-- EXERCISE GOAL --
Using the data below, determine the number of lines that include the string "profile". Write only that number.
++++ INFORMATION
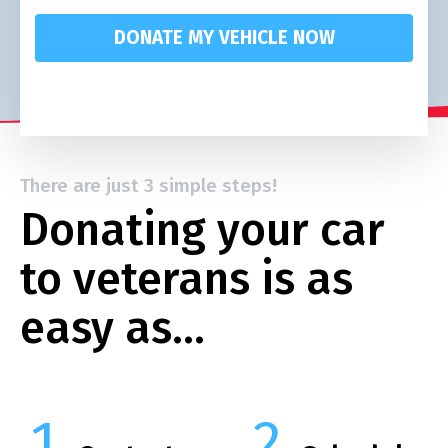
DONATE MY VEHICLE NOW
There are just 3 simple steps!
Donating your car
to veterans is as
easy as…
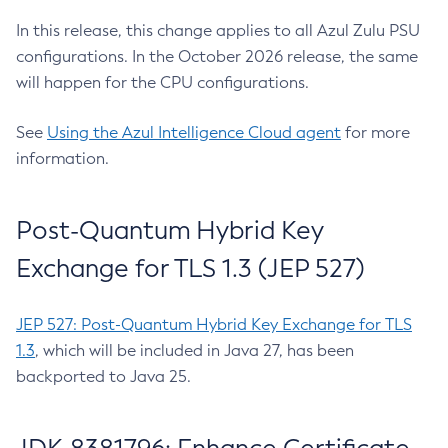
In this release, this change applies to all Azul Zulu PSU
configurations. In the October 2026 release, the same
will happen for the CPU configurations.
See
Using the Azul Intelligence Cloud agent
for more
information.
Post-Quantum Hybrid Key
Exchange for TLS 1.3 (JEP 527)
JEP 527: Post-Quantum Hybrid Key Exchange for TLS
1.3
, which will be included in Java 27, has been
backported to Java 25.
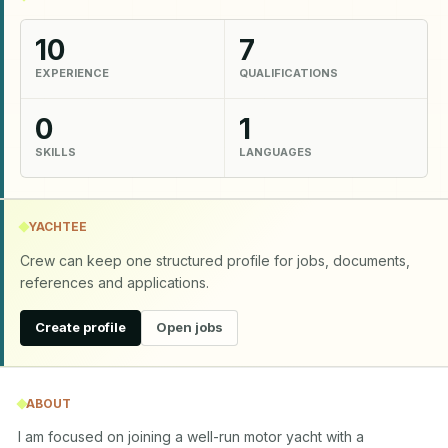
10
7
EXPERIENCE
QUALIFICATIONS
0
1
SKILLS
LANGUAGES
YACHTEE
Crew can keep one structured profile for jobs, documents,
references and applications.
Create profile
Open jobs
ABOUT
I am focused on joining a well-run motor yacht with a 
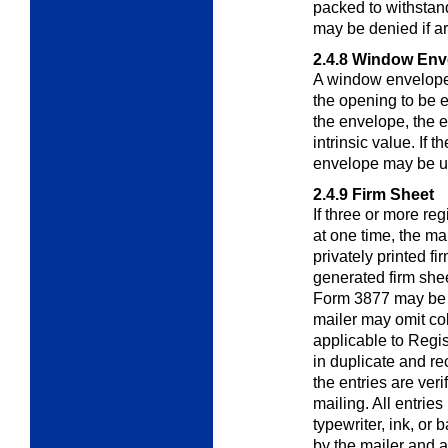
packed to withstan
may be denied if ar
2.4.8
Window Env
A window envelope
the opening to be el
the envelope, the 
intrinsic value. If 
envelope may be us
2.4.9
Firm Sheet
If three or more reg
at one time, the ma
privately printed fi
generated firm shee
Form 3877 may be 
mailer may omit co
applicable to Regis
in duplicate and re
the entries are ver
mailing. All entri
typewriter, ink, or 
by the mailer and 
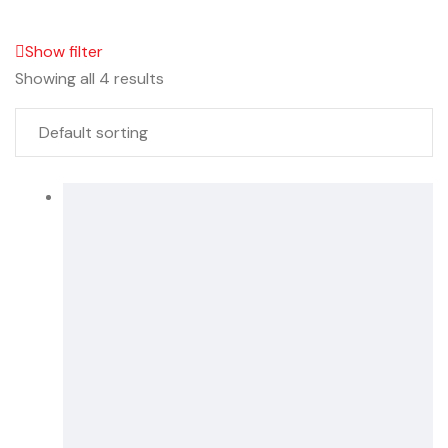
Show filter
Showing all 4 results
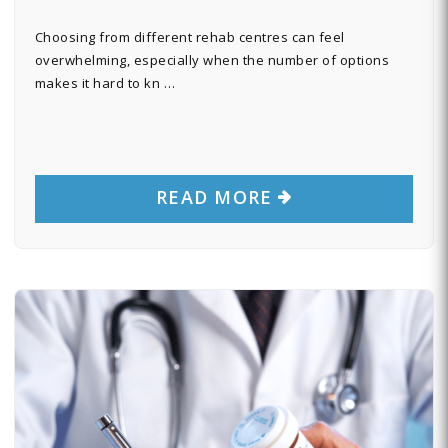
Choosing from different rehab centres can feel
overwhelming, especially when the number of options
makes it hard to kn …
READ MORE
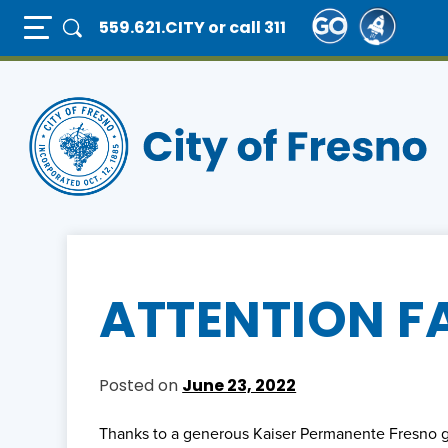
Skip
Full Page Mobile Menu Toggle
559.621.CITY
or call 311
to
main
content
ATTENTION F
Posted on
June 23, 2022
Thanks to a generous Kaiser Permanente Fresno gr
++++++++
-- RESULT FOR THIS EXERCISE --
2